= Laminar flow =

Flow where fluid particles follow smooth paths in layers

The velocity profile associated with laminar flow resembles a deck of playing cards. This flow profile of a fluid in a pipe shows the fluid acting in layers that slide over one another.

Laminar flow (/ˈlæmɪnər/) is the property of fluid particles in fluid dynamics to follow smooth paths in layers, with each layer moving smoothly past the adjacent layers with little or no mixing.
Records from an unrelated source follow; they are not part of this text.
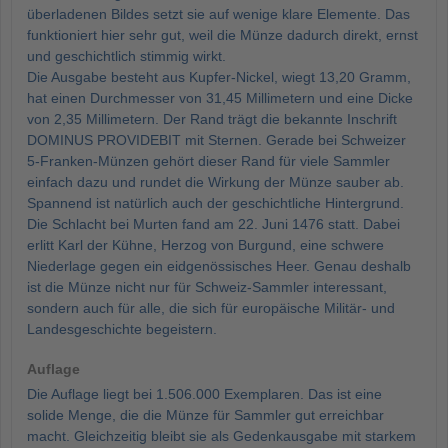
überladenen Bildes setzt sie auf wenige klare Elemente. Das
funktioniert hier sehr gut, weil die Münze dadurch direkt, ernst
und geschichtlich stimmig wirkt.
Die Ausgabe besteht aus Kupfer-Nickel, wiegt 13,20 Gramm,
hat einen Durchmesser von 31,45 Millimetern und eine Dicke
von 2,35 Millimetern. Der Rand trägt die bekannte Inschrift
DOMINUS PROVIDEBIT mit Sternen. Gerade bei Schweizer
5-Franken-Münzen gehört dieser Rand für viele Sammler
einfach dazu und rundet die Wirkung der Münze sauber ab.
Spannend ist natürlich auch der geschichtliche Hintergrund.
Die Schlacht bei Murten fand am 22. Juni 1476 statt. Dabei
erlitt Karl der Kühne, Herzog von Burgund, eine schwere
Niederlage gegen ein eidgenössisches Heer. Genau deshalb
ist die Münze nicht nur für Schweiz-Sammler interessant,
sondern auch für alle, die sich für europäische Militär- und
Landesgeschichte begeistern.
Auflage
Die Auflage liegt bei 1.506.000 Exemplaren. Das ist eine
solide Menge, die die Münze für Sammler gut erreichbar
macht. Gleichzeitig bleibt sie als Gedenkausgabe mit starkem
At low velocities, the fluid tends to flow without lateral mixing, and adjacent layers slide past one another smoothly. There are no cross-currents perpendicular to the direction of flow, nor eddies or swirls of fluids. In laminar flow, the motion of the particles of the fluid is very orderly with particles close to a solid surface moving in straight lines parallel to that surface.
Laminar flow is a flow regime characterized by high momentum diffusion and low momentum convection.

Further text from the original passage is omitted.